_YOUR GOAL:_ In how many lines of the records does the string "papillon" appear? State only the number.

Stored data entries

┌────────

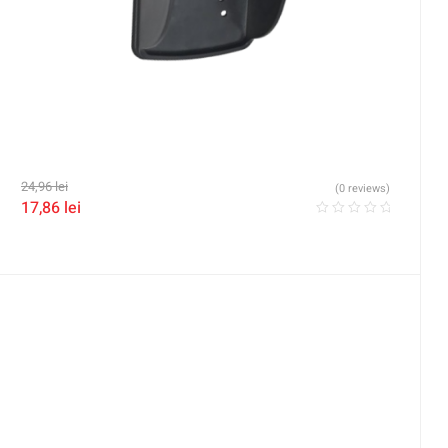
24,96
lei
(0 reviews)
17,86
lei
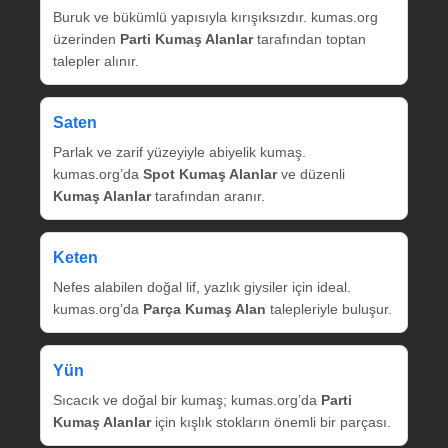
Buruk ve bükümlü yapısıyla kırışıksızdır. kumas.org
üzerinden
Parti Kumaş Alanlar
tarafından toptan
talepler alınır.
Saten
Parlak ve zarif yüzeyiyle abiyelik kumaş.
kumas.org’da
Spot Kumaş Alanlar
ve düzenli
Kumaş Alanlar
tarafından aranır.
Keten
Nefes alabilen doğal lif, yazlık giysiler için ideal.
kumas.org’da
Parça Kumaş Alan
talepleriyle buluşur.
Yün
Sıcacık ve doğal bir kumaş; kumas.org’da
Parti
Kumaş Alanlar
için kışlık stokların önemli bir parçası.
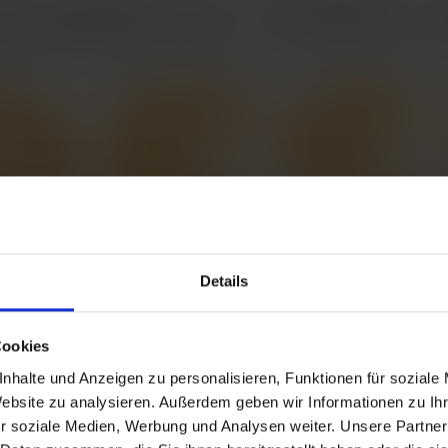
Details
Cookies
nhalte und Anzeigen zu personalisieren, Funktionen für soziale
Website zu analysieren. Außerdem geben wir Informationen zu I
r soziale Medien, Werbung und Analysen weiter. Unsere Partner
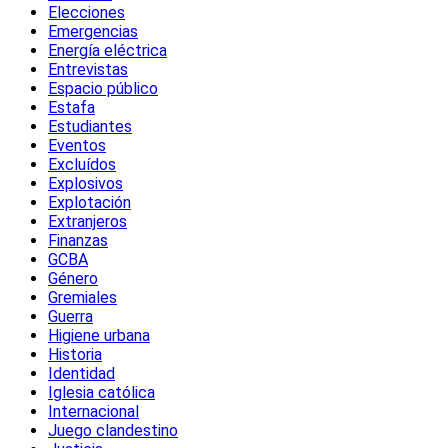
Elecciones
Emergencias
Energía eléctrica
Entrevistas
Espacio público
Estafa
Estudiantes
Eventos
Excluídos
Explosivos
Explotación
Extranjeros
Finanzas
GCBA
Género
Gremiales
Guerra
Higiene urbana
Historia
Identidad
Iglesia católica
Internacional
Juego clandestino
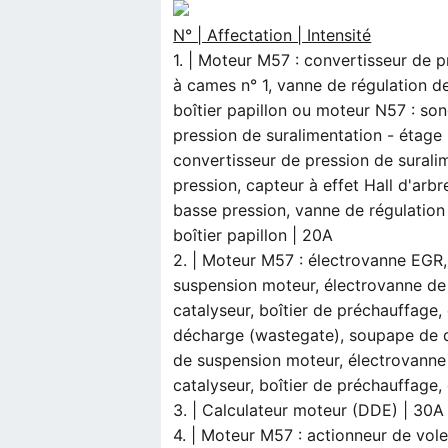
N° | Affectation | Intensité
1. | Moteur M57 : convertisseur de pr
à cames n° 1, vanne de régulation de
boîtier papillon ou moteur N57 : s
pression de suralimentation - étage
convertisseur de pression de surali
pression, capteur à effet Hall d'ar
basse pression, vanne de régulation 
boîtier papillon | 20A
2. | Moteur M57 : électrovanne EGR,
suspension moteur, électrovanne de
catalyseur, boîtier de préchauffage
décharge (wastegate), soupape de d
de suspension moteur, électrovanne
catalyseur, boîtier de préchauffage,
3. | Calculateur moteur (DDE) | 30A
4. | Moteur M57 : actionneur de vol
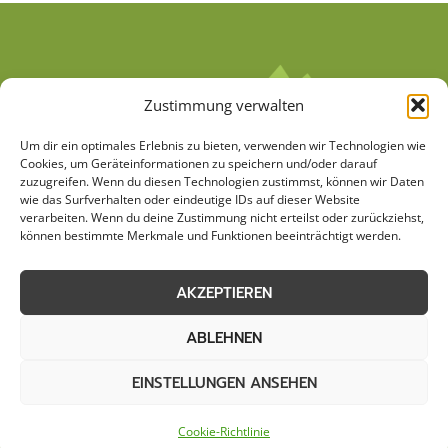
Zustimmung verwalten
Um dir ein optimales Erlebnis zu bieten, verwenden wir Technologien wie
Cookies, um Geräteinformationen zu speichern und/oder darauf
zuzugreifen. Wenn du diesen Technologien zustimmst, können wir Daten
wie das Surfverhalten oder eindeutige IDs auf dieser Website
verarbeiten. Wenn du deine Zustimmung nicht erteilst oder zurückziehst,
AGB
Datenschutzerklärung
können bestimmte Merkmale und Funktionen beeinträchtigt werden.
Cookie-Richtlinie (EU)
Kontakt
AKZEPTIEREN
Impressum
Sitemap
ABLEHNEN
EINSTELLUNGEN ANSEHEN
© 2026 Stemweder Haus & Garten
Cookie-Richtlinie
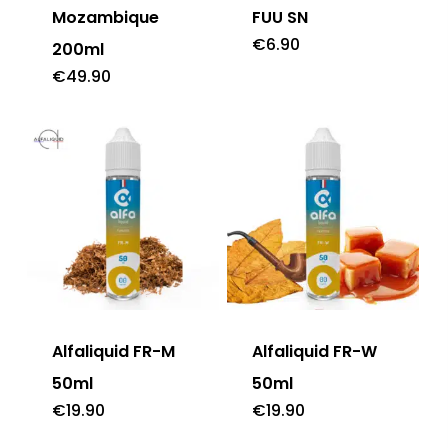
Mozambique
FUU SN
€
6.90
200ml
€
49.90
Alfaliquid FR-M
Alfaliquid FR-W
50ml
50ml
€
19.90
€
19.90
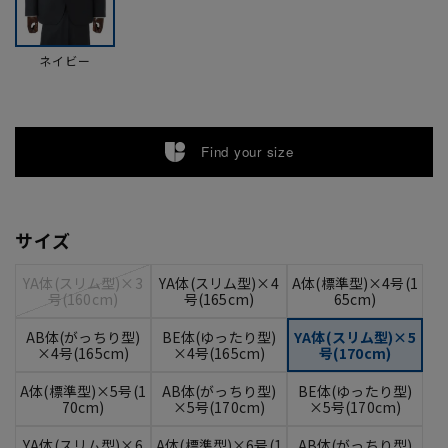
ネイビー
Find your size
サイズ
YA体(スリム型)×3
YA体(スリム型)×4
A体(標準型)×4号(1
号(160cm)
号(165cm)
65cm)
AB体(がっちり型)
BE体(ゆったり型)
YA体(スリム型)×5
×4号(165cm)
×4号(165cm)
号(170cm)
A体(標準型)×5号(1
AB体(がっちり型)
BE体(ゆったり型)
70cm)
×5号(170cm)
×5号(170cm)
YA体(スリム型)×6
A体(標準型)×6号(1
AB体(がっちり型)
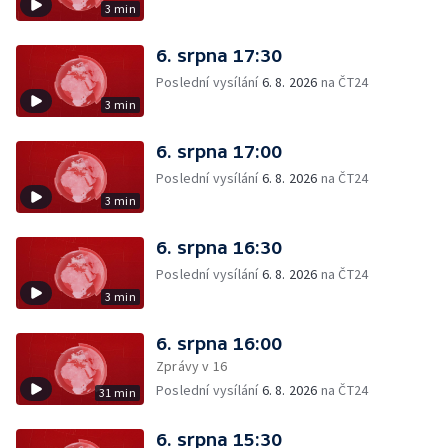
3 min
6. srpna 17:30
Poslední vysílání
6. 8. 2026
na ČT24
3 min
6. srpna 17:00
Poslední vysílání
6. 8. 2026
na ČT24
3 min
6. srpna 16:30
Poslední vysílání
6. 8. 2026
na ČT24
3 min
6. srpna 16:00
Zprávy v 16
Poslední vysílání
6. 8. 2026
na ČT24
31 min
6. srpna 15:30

└────────
┌────────

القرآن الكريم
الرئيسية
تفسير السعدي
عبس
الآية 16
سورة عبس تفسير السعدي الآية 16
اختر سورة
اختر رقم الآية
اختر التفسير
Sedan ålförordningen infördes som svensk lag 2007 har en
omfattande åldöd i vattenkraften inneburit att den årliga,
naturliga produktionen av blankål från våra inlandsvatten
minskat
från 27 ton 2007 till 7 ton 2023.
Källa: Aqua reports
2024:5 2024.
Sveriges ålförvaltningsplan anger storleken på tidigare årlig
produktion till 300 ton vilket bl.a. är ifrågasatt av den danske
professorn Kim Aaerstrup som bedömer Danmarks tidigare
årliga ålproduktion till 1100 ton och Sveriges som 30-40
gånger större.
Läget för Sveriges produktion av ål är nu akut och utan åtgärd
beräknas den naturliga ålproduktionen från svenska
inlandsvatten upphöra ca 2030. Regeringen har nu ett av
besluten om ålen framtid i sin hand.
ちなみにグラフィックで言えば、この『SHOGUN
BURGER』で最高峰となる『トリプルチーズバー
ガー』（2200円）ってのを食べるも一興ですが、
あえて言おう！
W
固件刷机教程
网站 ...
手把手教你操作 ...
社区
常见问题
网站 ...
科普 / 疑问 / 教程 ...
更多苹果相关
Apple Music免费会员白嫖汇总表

└────────

_ANSWER FOR THE TASK:_ 2